Maersk and EU shipowners to launch Plan B following COP21

Headed by the Maersk Group, European shipowners will meet on one of the first days of 2016 to outline a Plan B after the failure to include shipping in COP21. The final objective is to set up a new global industrial alliance, sources tell ShippingWatch.
Photo: Maersk Line
Photo: Maersk Line

After COP21 in Paris finished as a major disappointment to large swaths of the global shipping industry, which was not included in the final pact, several key stakeholders have already agreed to launch a Plan B.

Representatives from the Maersk Group, the European shipowners gathered in the ECSA as well as the Danish Shipowners' Association will meet on one of the first days in 2016 with the exclusive purpose of accelerating the process of creating a more efficient and environmentally friendly shipping industry.

The meeting will, on the one hand, serve to assess why shipping failed to be included in a global climate pact, though the primary purpose will be to set out a battle plan for how the UN's International Maritime Organization, IMO, can increase the pace and make the decisions necessary to truly bring shipping on board the green transition.

John Kornerup Bang, chief climate consultant at the Maersk Group, already during the COP21 negotiations in Paris contacted European shipowners when it became apparent that shipping would not be mentioned specifically in the final pact. The parties then decided that it would be necessary to put renewed pressure on the IMO, which has for years been seen by many as dragging its feet and unable to push important decisions through.

"We're concerned on behalf of the industry. If the industry does not get on board with the green transition, it could risk losing its position as the most important mode of transportation. The sector will have to introduce its own green transition, otherwise it could result in regional legislation, which would be unfortunate as it opens the door to out-flagging. This is why we cannot just sit back and wait after COP21," John Kornerup Bang explains to ShippingWatch.

Renewed pressure on the IMO

This January, DFDS CEO Niels Smedegaard will take over as chairman of the European Community Shipowners' Associations, and ECSA has similarly - also during the COP21 negotiations - been calling for a quicker green transition in shipping than the pace the IMO has delivered so far.

And according to ShippingWatch's sources, it was mainly pressure from nations such as China and India that resulted in shipping - along with aviation - not being included in the final Paris pact.

The meeting in January between representatives from ECSA, the Maersk Group and the Danish Shipowners' Association will, in John Kornerup Bang's words, create a renewed pressure on the IMO, which quite simply needs to work faster toward energy efficient solutions. He explains that the COP21 outcome, even though shipping was not included, illustrates that there is a basis for continued efforts.
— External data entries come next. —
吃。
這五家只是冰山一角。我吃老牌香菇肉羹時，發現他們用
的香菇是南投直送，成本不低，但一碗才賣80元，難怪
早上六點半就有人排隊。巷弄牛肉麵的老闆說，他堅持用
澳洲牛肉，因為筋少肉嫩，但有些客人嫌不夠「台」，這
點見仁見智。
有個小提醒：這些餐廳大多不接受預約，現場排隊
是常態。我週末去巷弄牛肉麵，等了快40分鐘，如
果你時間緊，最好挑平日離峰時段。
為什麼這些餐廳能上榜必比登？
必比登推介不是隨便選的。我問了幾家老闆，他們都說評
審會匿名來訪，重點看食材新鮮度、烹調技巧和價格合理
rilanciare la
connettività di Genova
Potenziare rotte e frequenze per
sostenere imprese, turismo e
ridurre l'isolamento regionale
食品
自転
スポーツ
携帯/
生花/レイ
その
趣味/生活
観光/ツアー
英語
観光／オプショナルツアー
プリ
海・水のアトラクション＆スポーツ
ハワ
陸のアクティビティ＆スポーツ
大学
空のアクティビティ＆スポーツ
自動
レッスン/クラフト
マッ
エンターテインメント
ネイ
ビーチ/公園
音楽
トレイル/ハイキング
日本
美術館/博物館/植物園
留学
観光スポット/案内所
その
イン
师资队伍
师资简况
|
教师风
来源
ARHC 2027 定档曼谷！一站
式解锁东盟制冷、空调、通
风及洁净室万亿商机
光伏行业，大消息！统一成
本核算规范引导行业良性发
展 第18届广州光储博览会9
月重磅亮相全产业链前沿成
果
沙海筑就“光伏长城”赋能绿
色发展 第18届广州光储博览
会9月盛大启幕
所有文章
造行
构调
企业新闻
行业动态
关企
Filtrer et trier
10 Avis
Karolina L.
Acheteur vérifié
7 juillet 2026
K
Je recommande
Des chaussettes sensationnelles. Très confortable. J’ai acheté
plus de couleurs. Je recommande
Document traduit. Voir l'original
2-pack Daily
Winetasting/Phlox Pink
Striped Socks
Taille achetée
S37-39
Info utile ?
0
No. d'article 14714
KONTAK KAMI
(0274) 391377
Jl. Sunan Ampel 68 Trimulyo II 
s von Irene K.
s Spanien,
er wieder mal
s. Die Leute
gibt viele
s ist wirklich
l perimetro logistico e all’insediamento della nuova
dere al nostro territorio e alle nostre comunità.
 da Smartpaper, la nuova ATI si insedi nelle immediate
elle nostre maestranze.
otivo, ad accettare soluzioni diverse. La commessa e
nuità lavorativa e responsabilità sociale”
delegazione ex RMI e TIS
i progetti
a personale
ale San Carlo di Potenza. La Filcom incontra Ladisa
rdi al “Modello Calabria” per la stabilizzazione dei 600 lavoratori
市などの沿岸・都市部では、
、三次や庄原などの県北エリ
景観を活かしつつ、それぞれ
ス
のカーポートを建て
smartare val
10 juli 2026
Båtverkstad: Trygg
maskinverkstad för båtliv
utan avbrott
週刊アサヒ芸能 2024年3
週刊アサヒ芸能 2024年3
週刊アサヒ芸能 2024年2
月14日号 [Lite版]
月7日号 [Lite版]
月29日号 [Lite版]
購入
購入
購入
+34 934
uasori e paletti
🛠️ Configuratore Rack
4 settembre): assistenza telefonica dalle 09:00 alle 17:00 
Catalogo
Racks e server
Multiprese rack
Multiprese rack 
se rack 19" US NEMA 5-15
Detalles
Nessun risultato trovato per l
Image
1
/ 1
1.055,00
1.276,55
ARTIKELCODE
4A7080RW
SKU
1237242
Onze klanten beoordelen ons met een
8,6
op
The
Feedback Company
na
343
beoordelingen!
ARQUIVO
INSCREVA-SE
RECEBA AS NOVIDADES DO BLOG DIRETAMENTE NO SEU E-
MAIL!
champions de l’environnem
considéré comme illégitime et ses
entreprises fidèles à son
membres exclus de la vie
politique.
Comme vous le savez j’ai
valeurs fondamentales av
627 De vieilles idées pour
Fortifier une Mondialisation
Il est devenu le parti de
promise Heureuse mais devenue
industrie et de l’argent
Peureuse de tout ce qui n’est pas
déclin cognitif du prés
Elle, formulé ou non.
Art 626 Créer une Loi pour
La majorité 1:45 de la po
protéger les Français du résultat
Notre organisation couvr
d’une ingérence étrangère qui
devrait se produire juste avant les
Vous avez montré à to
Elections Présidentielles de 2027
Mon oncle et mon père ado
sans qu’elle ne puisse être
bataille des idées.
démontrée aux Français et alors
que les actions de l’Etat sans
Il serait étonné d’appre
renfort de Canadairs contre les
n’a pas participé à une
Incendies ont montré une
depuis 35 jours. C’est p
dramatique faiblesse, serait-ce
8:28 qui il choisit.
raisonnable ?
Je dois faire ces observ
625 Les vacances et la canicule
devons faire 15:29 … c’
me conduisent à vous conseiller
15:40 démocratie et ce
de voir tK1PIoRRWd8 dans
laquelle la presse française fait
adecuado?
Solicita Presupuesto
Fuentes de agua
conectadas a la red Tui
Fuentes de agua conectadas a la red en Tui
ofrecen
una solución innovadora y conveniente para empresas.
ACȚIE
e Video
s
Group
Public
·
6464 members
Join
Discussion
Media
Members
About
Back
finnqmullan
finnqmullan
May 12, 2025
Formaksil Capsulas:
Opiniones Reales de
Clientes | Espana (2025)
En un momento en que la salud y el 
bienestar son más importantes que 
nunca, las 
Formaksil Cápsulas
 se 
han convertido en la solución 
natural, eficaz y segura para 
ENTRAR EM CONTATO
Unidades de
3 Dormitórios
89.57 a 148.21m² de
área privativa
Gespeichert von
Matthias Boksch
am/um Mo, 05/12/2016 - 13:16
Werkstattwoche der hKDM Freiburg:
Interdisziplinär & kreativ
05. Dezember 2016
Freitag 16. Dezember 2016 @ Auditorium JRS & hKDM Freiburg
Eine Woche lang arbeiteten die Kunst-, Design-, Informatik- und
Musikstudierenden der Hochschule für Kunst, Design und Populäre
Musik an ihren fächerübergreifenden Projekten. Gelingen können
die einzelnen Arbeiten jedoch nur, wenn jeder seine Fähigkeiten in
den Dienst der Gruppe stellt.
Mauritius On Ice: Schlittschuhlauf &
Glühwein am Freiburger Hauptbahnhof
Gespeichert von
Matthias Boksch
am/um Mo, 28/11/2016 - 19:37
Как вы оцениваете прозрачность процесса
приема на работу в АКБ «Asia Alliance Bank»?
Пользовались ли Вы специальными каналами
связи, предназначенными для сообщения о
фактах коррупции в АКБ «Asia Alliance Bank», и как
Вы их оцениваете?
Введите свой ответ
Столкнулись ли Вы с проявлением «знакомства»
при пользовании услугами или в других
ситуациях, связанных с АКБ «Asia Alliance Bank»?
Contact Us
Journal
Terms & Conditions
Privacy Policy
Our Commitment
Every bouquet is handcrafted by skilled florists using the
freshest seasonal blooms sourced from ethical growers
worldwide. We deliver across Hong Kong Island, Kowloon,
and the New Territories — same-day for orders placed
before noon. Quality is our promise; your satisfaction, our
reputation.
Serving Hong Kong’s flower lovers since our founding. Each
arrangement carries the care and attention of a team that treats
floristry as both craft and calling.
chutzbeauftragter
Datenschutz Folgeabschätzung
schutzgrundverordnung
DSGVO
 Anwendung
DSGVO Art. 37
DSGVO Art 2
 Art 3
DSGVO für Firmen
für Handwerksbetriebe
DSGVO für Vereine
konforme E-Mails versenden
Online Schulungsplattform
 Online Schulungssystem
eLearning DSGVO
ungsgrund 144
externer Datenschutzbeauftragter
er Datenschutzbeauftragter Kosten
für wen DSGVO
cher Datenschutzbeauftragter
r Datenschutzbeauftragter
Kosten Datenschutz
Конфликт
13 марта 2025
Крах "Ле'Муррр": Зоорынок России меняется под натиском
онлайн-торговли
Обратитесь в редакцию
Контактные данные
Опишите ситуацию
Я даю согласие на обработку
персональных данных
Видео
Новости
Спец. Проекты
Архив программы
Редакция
Shipowners after COP21 defeat: This is grotesque

"The fact that shipping was not mentioned in the text only means that the IMO needs to pick up the pace even further. We need to call much more attention to the benefits - both in terms of the climate and financially - of setting clear requirements for the industry. Paris showed that it's possible to create the necessary global alliances, and the summit resulted in a consensus that would have been unimaginable just two or three years ago," he says.

The Danish Shipowners' Association plans to set out its own new goals to reduce CO2 emissions following the Paris summit. The existing goal of reducing CO2 emissions from Danish ships by 20 percent compared to 2008 has been met and surpassed, so now a working group will be set develop a new plan for the carriers.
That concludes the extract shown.